Published on April 25, 2026 by Kariuki Mwangi
Last Updated on 22 hours by Kariuki Mwangi
The sudden and unexplained cancellation of today’s recognition for H.E. Madam Grita Muthoni—a former presidential candidate and a relentless advocate for the common mwananchi—is not just a logistical “hiccup”. It is a chilling message to every Kenyan who believes in integrity. While powerful forces may have succeeded in pulling the plug on today’s event in Nairobi, they have inadvertently turned a spotlight on the very message they tried to bury.
Why does a woman who has spent her life building, rather than extracting, cause such fear in the shadows?
Madam Muthoni’s leadership is not found in empty political rhetoric; it is etched into the foundations of the churches she helped build for pastors and the schools where she sponsored less fortunate children when no one else would.

It is found in the recovery of our youth, whom she personally counseled and rescued from the grip of drug abuse, and in the thousands of families who found food on their tables because of her intervention. Her track record is one of a “sweet addiction” to the values of unity, dignity, and shared prosperity.
In the powerful speech she was prepared to deliver today, Madam Muthoni pulls no punches about the “season of weak leadership” facing our nation. She was ready to tell the world that Kenya loses a staggering three billion shillings every single day to corruption—money that should be securing our children’s education and health systems.
She warns that “weak leadership turns government into a vehicle for extraction instead of service,” and that when good people step aside, the space is filled by those who are less accountable.
By sabotaging this forum, those in power have confirmed her most dangerous observation: that the distance between temporary political positioning and true, earned leadership is “as wide as the distance between light and darkness”.

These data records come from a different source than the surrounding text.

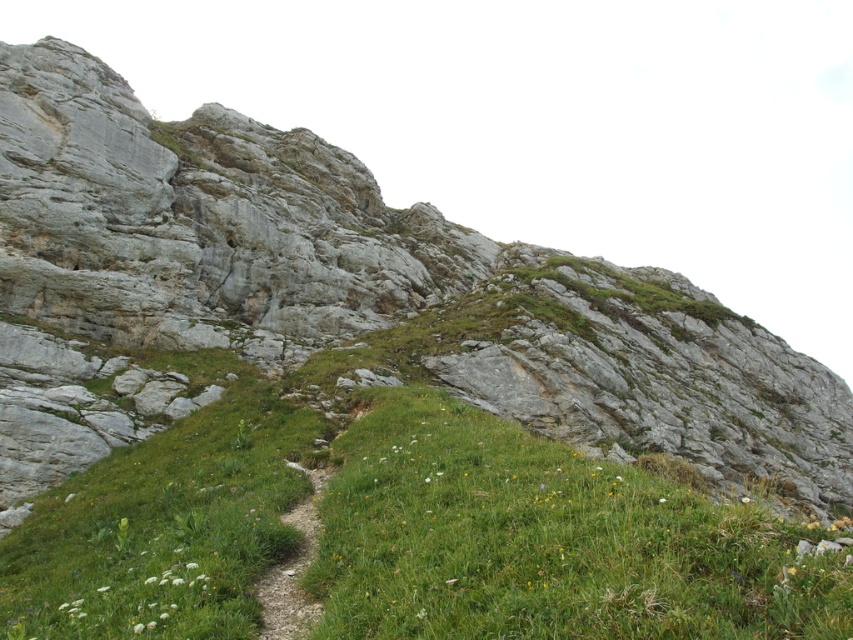 Question: Which of the following is the farthest from the observer?

Choices:
 (A) green grassy at center
 (B) white fluffy flower at lower left

Answer: (B)

Question: Which point is farther from the camera taking this photo?

Choices:
 (A) [x=135, y=586]
 (B) [x=344, y=442]

Answer: (B)

Question: From the image, what is the correct spatial relationship of green grassy at center in relation to white fluffy flower at lower left?

Choices:
 (A) left
 (B) right

Answer: (B)

Question: Does green grassy at center appear under white fluffy flower at lower left?

Choices:
 (A) yes
 (B) no

Answer: (B)

Question: Is green grassy at center below white fluffy flower at lower left?

Choices:
 (A) no
 (B) yes

Answer: (A) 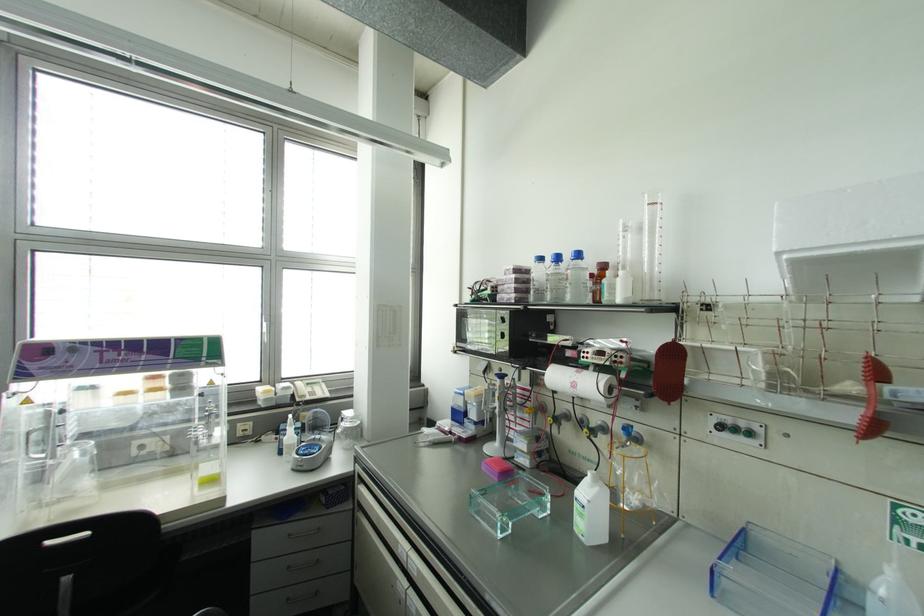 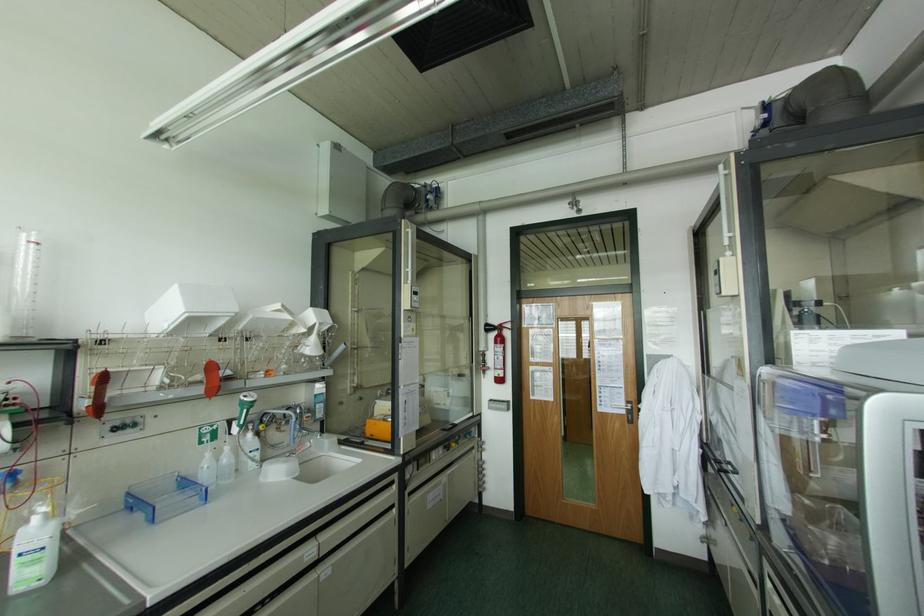 Find the pixel in the second image that matches point 672,353 in the first image.

(102, 379) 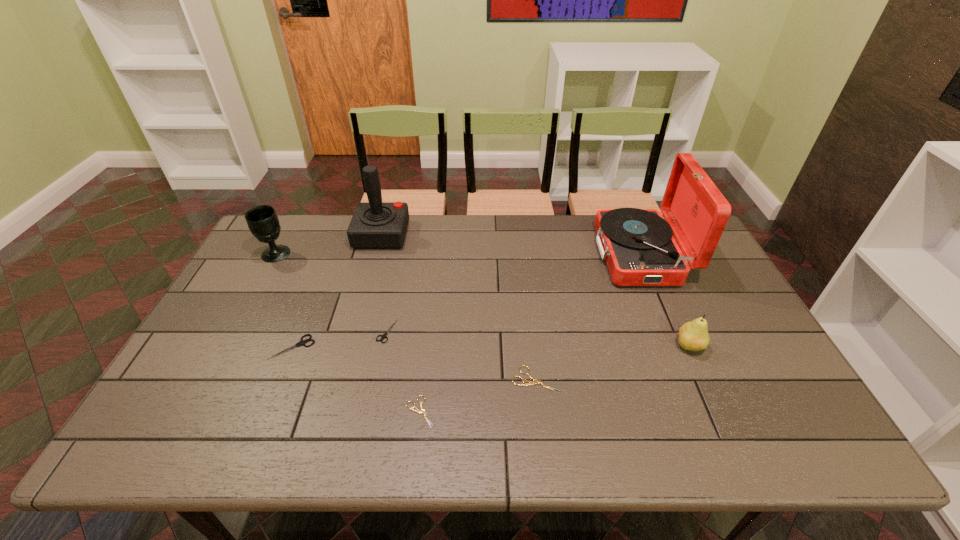 At what (x,y) coordinates should I click in order to perform the action: click on phonograph_record. Please return your answer as a coordinate pair (x, y). The height and width of the screenshot is (540, 960). Looking at the image, I should click on (638, 246).

Where is `joystick`? The height and width of the screenshot is (540, 960). joystick is located at coordinates (375, 224).

The height and width of the screenshot is (540, 960). Find the location of `the leftmost object`. the leftmost object is located at coordinates (262, 220).

At what (x,y) coordinates should I click in order to perform the action: click on chalice. Please return your answer as a coordinate pair (x, y). This screenshot has width=960, height=540. Looking at the image, I should click on (262, 220).

Where is `pear`? pear is located at coordinates (693, 335).

I want to click on the second object from left to right, so click(302, 342).

What are the coordinates of `the left black shears` in the screenshot? It's located at (302, 342).

At what (x,y) coordinates should I click in order to perform the action: click on the third object from right to left. Please return your answer as a coordinate pair (x, y). The width and height of the screenshot is (960, 540). Looking at the image, I should click on (535, 381).

The height and width of the screenshot is (540, 960). I want to click on the right beige shears, so click(x=535, y=381).

This screenshot has height=540, width=960. Find the location of `the right black shears`. the right black shears is located at coordinates (384, 335). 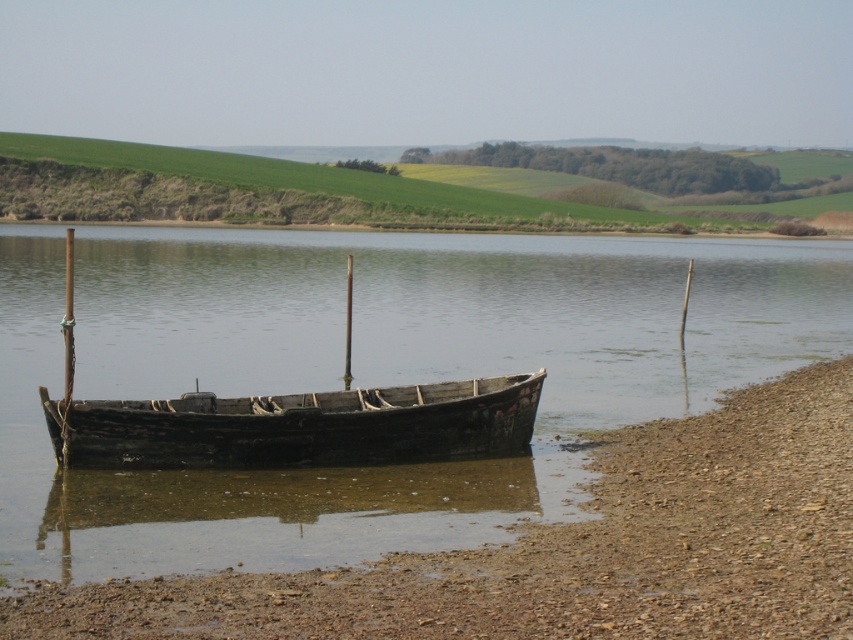 Is brown wooden boat at center closer to the viewer compared to dark brown wooden canoe at center?

Yes.

Image resolution: width=853 pixels, height=640 pixels. What do you see at coordinates (369, 372) in the screenshot? I see `brown wooden boat at center` at bounding box center [369, 372].

Does point (372, 490) lie in front of point (100, 465)?

Yes, point (372, 490) is in front of point (100, 465).

Locate an element on the screen. Image resolution: width=853 pixels, height=640 pixels. brown wooden boat at center is located at coordinates (369, 372).

Can you confirm if brown wooden boat at center is shorter than rusty wood boat at center?

No, brown wooden boat at center is not shorter than rusty wood boat at center.

Identify the location of brown wooden boat at center. (369, 372).

From the picture: Which of these two, rusty wood boat at center or dark brown wooden canoe at center, stands taller?

rusty wood boat at center is taller.

Does rusty wood boat at center appear on the right side of dark brown wooden canoe at center?

Incorrect, rusty wood boat at center is not on the right side of dark brown wooden canoe at center.

Describe the element at coordinates (291, 422) in the screenshot. The width and height of the screenshot is (853, 640). I see `rusty wood boat at center` at that location.

The width and height of the screenshot is (853, 640). I want to click on rusty wood boat at center, so click(x=291, y=422). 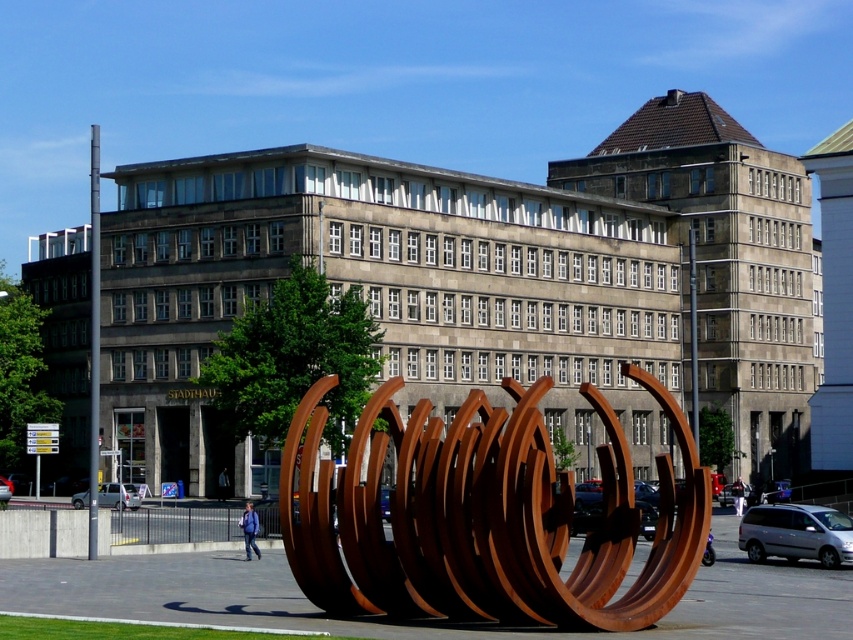 Can you confirm if rusty metal sculpture at center is positioned below light beige fabric jacket at lower right?

Actually, rusty metal sculpture at center is above light beige fabric jacket at lower right.

Does rusty metal sculpture at center appear on the left side of light beige fabric jacket at lower right?

Indeed, rusty metal sculpture at center is positioned on the left side of light beige fabric jacket at lower right.

Between point (451, 605) and point (740, 499), which one is positioned in front?

Point (451, 605) is in front.

At what (x,y) coordinates should I click in order to perform the action: click on rusty metal sculpture at center. Please return your answer as a coordinate pair (x, y). Image resolution: width=853 pixels, height=640 pixels. Looking at the image, I should click on 485,516.

Does light beige fabric jacket at lower right have a smaller size compared to blue fabric jacket at lower center?

Incorrect, light beige fabric jacket at lower right is not smaller in size than blue fabric jacket at lower center.

Is light beige fabric jacket at lower right positioned at the back of blue fabric jacket at lower center?

No, light beige fabric jacket at lower right is in front of blue fabric jacket at lower center.

Who is more forward, (734, 492) or (224, 468)?

Point (224, 468) is more forward.

Identify the location of light beige fabric jacket at lower right. This screenshot has width=853, height=640. (737, 496).

Is purple fabric backpack at center to the right of light beige fabric jacket at lower right from the viewer's perspective?

In fact, purple fabric backpack at center is to the left of light beige fabric jacket at lower right.

Who is positioned more to the right, purple fabric backpack at center or light beige fabric jacket at lower right?

light beige fabric jacket at lower right

Find the location of a particular element. Image resolution: width=853 pixels, height=640 pixels. purple fabric backpack at center is located at coordinates (248, 531). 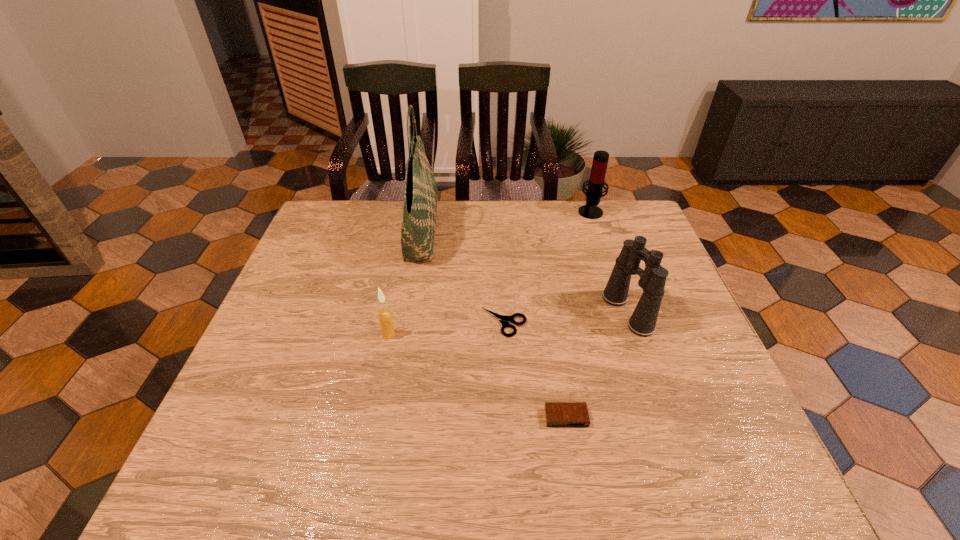 You are a GUI agent. You are given a task and a screenshot of the screen. Output one action in this format:
    pyautogui.click(x=<x>, y=<y>)
    Task: Click on the tallest object
    Image resolution: width=960 pixels, height=540 pixels.
    Given the screenshot: What is the action you would take?
    [x=420, y=192]

Where is `microphone`? microphone is located at coordinates (594, 193).

Identify the location of binoculars. (652, 280).

You are a GUI agent. You are given a task and a screenshot of the screen. Output one action in this format:
    pyautogui.click(x=<x>, y=<y>)
    Task: Click on the candle
    The width and height of the screenshot is (960, 540).
    Given the screenshot: What is the action you would take?
    pyautogui.click(x=385, y=317)

The height and width of the screenshot is (540, 960). Find the location of `alarm clock`. alarm clock is located at coordinates (558, 414).

Find the location of a particular element. the nearest object is located at coordinates (558, 414).

Find the location of a particular element. This screenshot has height=540, width=960. the shortest object is located at coordinates (504, 319).

You are a GUI agent. You are given a task and a screenshot of the screen. Output one action in this format:
    pyautogui.click(x=<x>, y=<y>)
    Task: Click on the third object from left to right
    The width and height of the screenshot is (960, 540).
    Given the screenshot: What is the action you would take?
    pyautogui.click(x=504, y=319)

In order to click on vacant space located on the front of the tallest object in this screenshot , I will do `click(412, 289)`.

At what (x,y) coordinates should I click in order to perform the action: click on vacant area situated 0.130m on the right of the microphone. Please return your answer as a coordinate pair (x, y). Looking at the image, I should click on (641, 211).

They fear her because she refuses to be a spectator; she demands that leadership be treated as a daily, lifelong commitment to the people, not a seasonal game played during election cycles.
You can lock the doors of a venue and silence a microphone, but you cannot cancel a legacy of service. You cannot erase the churches built, the children fed, or the truth that has already been spoken.
Today’s silence is the loudest proof yet that Madam Grita Muthoni is exactly the leader this country is waiting for, and those who fear her the most are those who have the most to lose when integrity returns to the center of our nationhood.